Orbea Avant with Shimano Ultegra 6780 Di2 _and_ Disk Brakes:

https://sphotos-a.xx.fbcdn.net/hphotos-prn1/1012182_613932508624659_1720576583_n.jpg


----------



## Dray3573

I happened to be in the right place at the right time and got a hands on look at the new Avant with Red 22 and disc brakes. My high hopes were fully realized, it was everything and more I thought it would be. Pictures never do anything justice and that's true in this case too. I can't wait to get one out on the road for a good test ride.


----------



## dje31

FYI, the 2014 lineup is on the US site. I guess since Eurobike is on, the cat is offically out of the bag.
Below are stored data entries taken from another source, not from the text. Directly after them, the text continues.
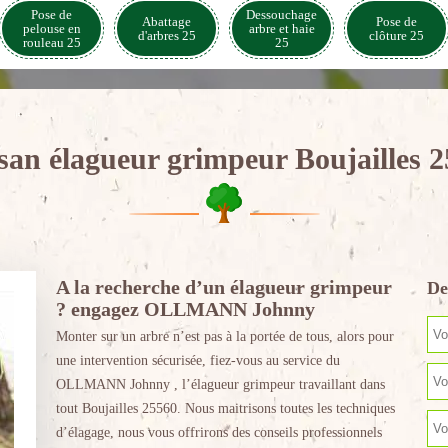
Pose de
Dessouchage
Abattage
Pose de
pelouse en
arbre et haie
d'arbres 25
clôture 25
rouleau 25
25
san élagueur grimpeur Boujailles 
A la recherche d’un élagueur grimpeur
De
? engagez OLLMANN Johnny
Monter sur un arbre n’est pas à la portée de tous, alors pour
une intervention sécurisée, fiez-vous au service du
OLLMANN Johnny , l’élagueur grimpeur travaillant dans
tout Boujailles 25560. Nous maitrisons toutes les techniques
d’élagage, nous vous offrirons des conseils professionnels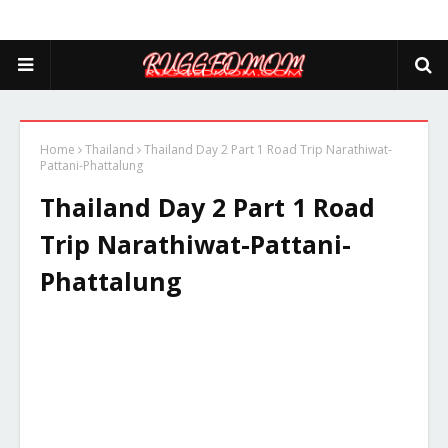
Home
Thailand
Thailand Day 2 Part 1 Road Trip Narathiwat-
Pattani-Phattalung
Thailand Day 2 Part 1 Road
Trip Narathiwat-Pattani-
Phattalung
It's still a little buggy re: broken links, but manageable. Enjoy!


----------



## msheron

dje31 said:


> FYI, the 2014 lineup is on the US site. I guess since Eurobike is on, the cat is offically out of the bag.
> 
> It's still a little buggy re: broken links, but manageable. Enjoy!


Looking forward to getting my hands on the M50 for sure. I just don't know about the Ultegra and DA wireless stuff yet! Any folks with expertise know if the batteries if charged last for how long????? If they die on a ride what next?????

I just like the simplicity of mechanics!


----------